Le 10 octobre, le comité Nobel norvégien a distingué María Corina Machado pour ses efforts «en faveur d’une transition juste et pacifique de la dictature à la démocratie». Elle est censée recevoir son prix Nobel de la paix à Oslo, en Norvège, le 10 décembre. Mais celle que l’on surnomme la «libératrice» vit aujourd’hui dans la clandestinité, dans un Venezuela qu’elle a refusé de quitter, dirigé par le président chaviste Nicolás Maduro depuis 2013 et réélu en 2024 dans un scrutin considéré comme usurpé pour de nombreux pays. Le procureur général du Venezuela, Tarek William Saab, a en outre affirmé jeudi qu’elle serait considérée comme «fugitive» si elle quittait le pays pour recevoir son prix.
«En étant hors du Venezuela et faisant l’objet de nombreuses enquêtes pénales, elle est considérée comme fugitive», a-t-il déclaré, avant de préciser que María Corina Machado est accusée par la justice vénézuélienne d’«actes de conspiration, d’incitation à la haine et de terrorisme».

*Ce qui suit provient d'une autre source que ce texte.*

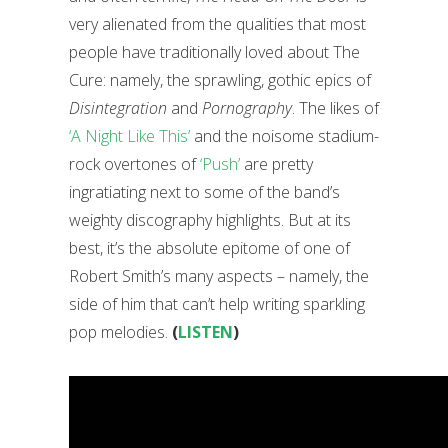
very alienated from the qualities that most
people have traditionally loved about The
Cure: namely, the sprawling, gothic epics of
Disintegration
and
Pornography
. The likes of
‘A Night Like This’
and the noisome stadium-
rock overtones of
‘Push’
are pretty
ingratiating next to some of the band’s
weighty discography highlights. But at its
best, it’s the absolute epitome of one of
Robert Smith’s many aspects – namely, the
side of him that can’t help writing sparkling
pop melodies.
(
LISTEN
)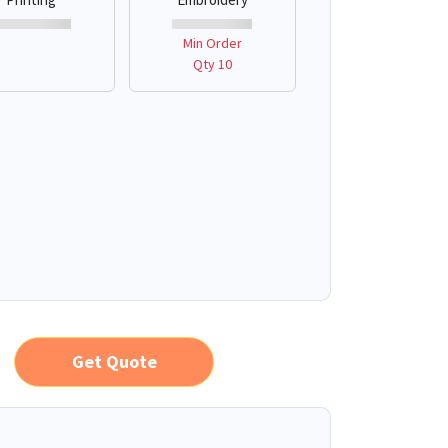
Min Order
Qty 10
Get Quote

Lutte contre le régime chaviste
María Corina Machado est entrée en politique au début des années 2000, avec la création de Súmate, un groupe de défense des droits des électeurs qui a mené une tentative infructueuse pour destituer Hugo Chávez, élu démocratiquement. La femme de 58 ans a ensuite vu sa notoriété exploser lors des primaires de l’opposition en octobre 2023, recueillant plus de 90 % des voix lors d’une démonstration de force avec 3 millions de votants. Sans relâche, elle a fait de la lutte contre le régime chaviste la cause de sa vie. Mais elle a été empêchée de se présenter aux élections de 2024 en raison – selon le gouvernement –, d’irrégularités financières lorsqu’elle était députée. Nicolás Maduro est sorti vainqueur de ces élections lui accordant un troisième mandat de six ans. Les Etats-Unis ainsi qu’une grande partie de la communauté internationale n’ont pas reconnu ce résultat et María Corina Machado a crié au vol des élections.
Profil
Depuis cette élection présidentielle de juillet 2024, l’opposante vit dans la clandestinité, menacée de persécution et d’arrestation par le régime. En septembre 2024, elle avait expliqué vivre parfois «des semaines sans contact humain», déclarant : «Je suis là où je me sens le plus utile pour la lutte. Si quelque chose m’arrive, la consigne est très claire […], personne ne négociera la liberté du Venezuela contre ma liberté.»
Une figure controversée
Le 10 octobre, l’obtention de ce Nobel a interrogé les médias. Si cette récompense vient couronner une lutte courageuse contre le gouvernement autoritaire de Nicolás Maduro, le profil de la lauréate semble – en raison de nombreuses prises de position – leur semble peu compatible avec l’obtention d’un Nobel de la paix. Le média The Conversation la qualifie davantage de «militante opposée à la dictature de son pays que d’une pacifiste».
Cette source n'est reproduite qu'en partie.